Google Cloud, Nvidia showcase joint AI plans

Nvidia’s dominance of the AI market thus far could run into challenges in the years ahead, and one of the challengers could be Google, as the company continues to develop custom processors for Google Cloud. That could have made things a little weird this week when the CEOs of Nvidia and Google Cloud met on stage at the Google Cloud Next event, but no tension was obvious, and in fact, the execs came together to announce an expansion of their ongoing partnership with generative AI in mind, along with further talk of how they already have begun to deepen their collaboration.

At the event, after being called to the stage by Google Cloud CEO Thomas Kurian, Nvidia co-founder and CEO Jensen Huang jogged out, shook hands with Kurian, and described the partners’ intentions as no less than a “reengineering of the entire stack, from the processors to the systems to the networks and all of the software, and all of this to accelerate AI and to create software and infrastructure for the world's AI researchers and developers.”

That proclamation comes almost a year after Huang said Google was among the companies getting its hands on Nvidia’s H100 Tensor Core GPU. In the months since, Google unveiled plans for its A3 supercomputer featuring H100 GPUs, and which the web giant said would be aimed at tackling the rising challenges posed by generative AI and large language model training. Along with announcing the expanded partnership this week, Google Cloud also marked the culmination of the past year of work by announcing that its new A3 instances powered by those Nvidia H100 GPUs will go into general availability next month, offering 3x faster training and significantly improved networking bandwidth compared to previous versions.

These announcements also came on the heels of Nvidia being named Google Cloud’s Generative AI Partner of the Year, which at this point probably should not come as a surprise.

Regarding the expanded joint work, Google officials said the company is using both H100 and A100 GPUs for internal research and inference in its DeepMind and other divisions, while Huang pointed to the deeper levels of collaboration that enabled Nvidia GPU acceleration for the PaxML Jax-based machine learning framework for creating massive LLMs.
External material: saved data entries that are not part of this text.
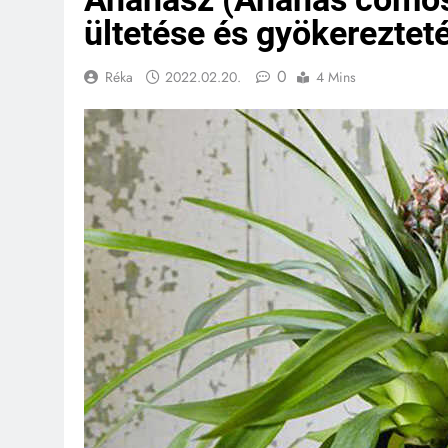
ültetése és gyökereztet
0
Réka
2022.02.20.
4 Mins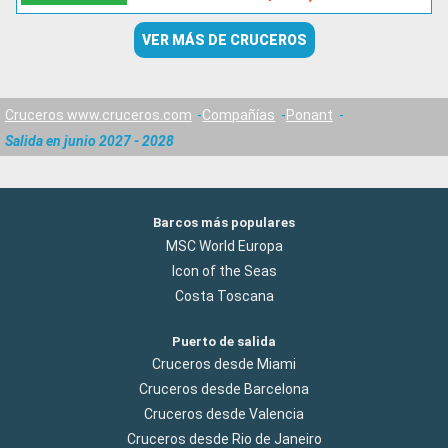
VER MÁS DE CRUCEROS
Cruceros www.cruceros.com
Compañías
Ponant
Salida en junio 2027 - 2028
Barcos más populares
MSC World Europa
Icon of the Seas
Costa Toscana
Puerto de salida
Cruceros desde Miami
Cruceros desde Barcelona
Cruceros desde Valencia
Cruceros desde Rio de Janeiro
PaxML has been used by Google to build internal models, including DeepMind as well as research projects, and will continue to leverage Nvidia GPUs. The partners also announced that PaxML is available immediately on the NVIDIA NGC container registry.

Huang described the PaxML work as creating frameworks that allow Google Cloud and Nvidia “to push the frontiers of large language models distributed across giant infrastructures, so that we could save time for the AI researchers scale up to gigantic next generation models, save money, and save energy, and all of that requires cutting-edge computer science.”

In addition, the partners also announced at Google Cloud Next that:

  • Nvidia’s H100 GPUs will power Google Cloud’s Vertex AI platform. H100 GPUs are expected to be generally available on VertexAI in the coming weeks, enabling customers to quickly develop generative AI LLMs.

  • Google Cloud will be one of the first companies to gain access to Nvidia’s DGX GH200, the new AI supercomputing system that Nvidia has been talking up for most of the last three months, to explore its capabilities for generative AI workloads.

  • The Nvidia DGX Cloud, which the company announced at its Spring GTC event, is coming to Google Cloud, allowing AI supercomputing and software to be available to customers directly from their web browser to provide speed and scale for advanced training workloads.

  • Nvidia AI Enterprise software will be available on Google Cloud Marketplace.

  • Google Cloud is the first to offer Nvidia L4 GPUs, the products that Nvidia announced last March that are to be among its first GPUs aimed at AI inference tasks, as opposed to AI training, where the semiconductor giant’s early strength in AI has come from.

So, at a time when Google has been seen working on and investing in more of its own processors, like its Tensor Processing Unit (TPU), it appears intent on working even more closely–and not less, at least for now–with Nvidia. Kurian said, “For us at Google, it's a natural evolution of the AI market. Many people ask me, ‘What's the relationship between the TPU and GPUs? How do you think about that?’ Very simply put, as AI evolves, the needs of the hardware architecture and software stack evolve from training to inferencing, to new capabilities like embedding, and we want to offer customers the broadest, most optimized choices… We're actually offering 13 different types of accelerators in GCP. Secondly, we're also a platform company… at the heart of it, and we want to attract all those developers and customers who love Nvidia GPU technology or software to our platform.”